■ **EXERCISE OBJECTIVE**
Pictures aside, the data must be reproduced exactly.

Start of EXTRACTED DATA

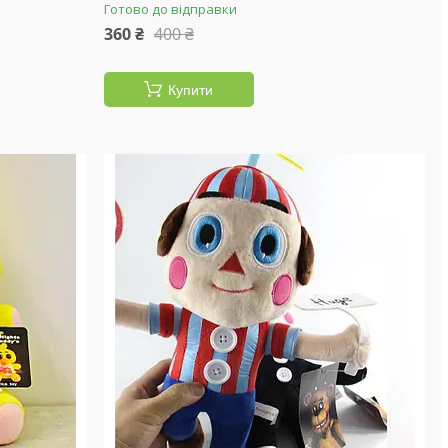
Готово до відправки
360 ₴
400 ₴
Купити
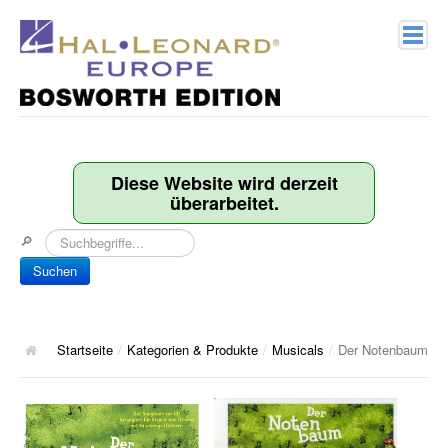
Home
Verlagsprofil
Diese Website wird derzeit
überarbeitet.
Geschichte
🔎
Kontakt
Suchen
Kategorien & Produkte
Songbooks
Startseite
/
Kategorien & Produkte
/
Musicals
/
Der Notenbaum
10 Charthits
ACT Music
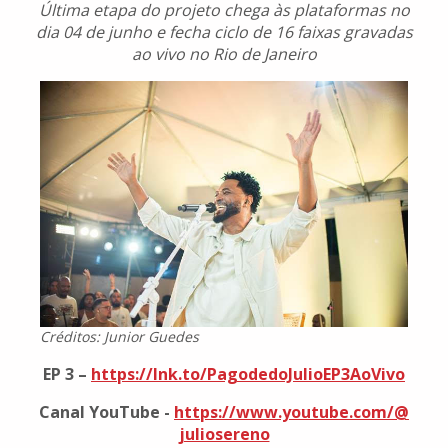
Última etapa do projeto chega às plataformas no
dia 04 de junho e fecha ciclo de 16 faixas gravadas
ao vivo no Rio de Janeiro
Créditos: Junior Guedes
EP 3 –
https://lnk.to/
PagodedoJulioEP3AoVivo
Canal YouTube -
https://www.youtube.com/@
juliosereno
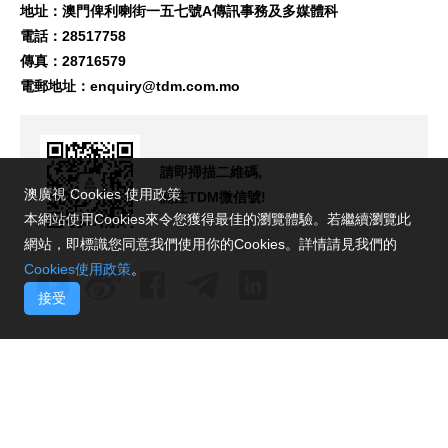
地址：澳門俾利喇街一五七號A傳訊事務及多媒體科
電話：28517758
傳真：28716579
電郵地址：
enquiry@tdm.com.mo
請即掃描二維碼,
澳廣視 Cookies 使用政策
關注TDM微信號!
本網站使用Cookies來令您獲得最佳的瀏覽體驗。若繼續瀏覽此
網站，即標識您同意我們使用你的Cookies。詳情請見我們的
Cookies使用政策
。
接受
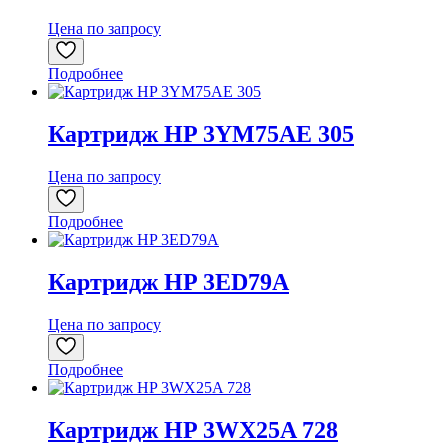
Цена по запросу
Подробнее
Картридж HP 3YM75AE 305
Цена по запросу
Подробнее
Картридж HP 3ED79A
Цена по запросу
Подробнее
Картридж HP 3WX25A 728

End of EXTRACTED DATA

■ **ANSWER SPACE**
Готово до відправки
360 ₴
400 ₴
Купити
Home
Verlagsprofil
Diese Website wird derzeit
überarbeitet.
Geschichte
🔎
Kontakt
Suchen
Kategorien & Produkte
Songbooks
Startseite
/
Kategorien & Produkte
/
Musicals
/
Der Notenbaum
10 Charthits
ACT Music
Última etapa do projeto chega às plataformas no
dia 04 de junho e fecha ciclo de 16 faixas gravadas
ao vivo no Rio de Janeiro
Créditos: Junior Guedes
EP 3 –
https://lnk.to/
PagodedoJulioEP3AoVivo
Canal YouTube -
https://www.youtube.com/@
juliosereno
地址：澳門俾利喇街一五七號A傳訊事務及多媒體科
電話：28517758
傳真：28716579
電郵地址：
enquiry@tdm.com.mo
請即掃描二維碼,
澳廣視 Cookies 使用政策
關注TDM微信號!
本網站使用Cookies來令您獲得最佳的瀏覽體驗。若繼續瀏覽此
網站，即標識您同意我們使用你的Cookies。詳情請見我們的
Cookies使用政策
。
接受
Цена по запросу
Подробнее
Картридж HP 3YM75AE 305
Цена по запросу
Подробнее
Картридж HP 3ED79A
Цена по запросу
Подробнее
Картридж HP 3WX25A 728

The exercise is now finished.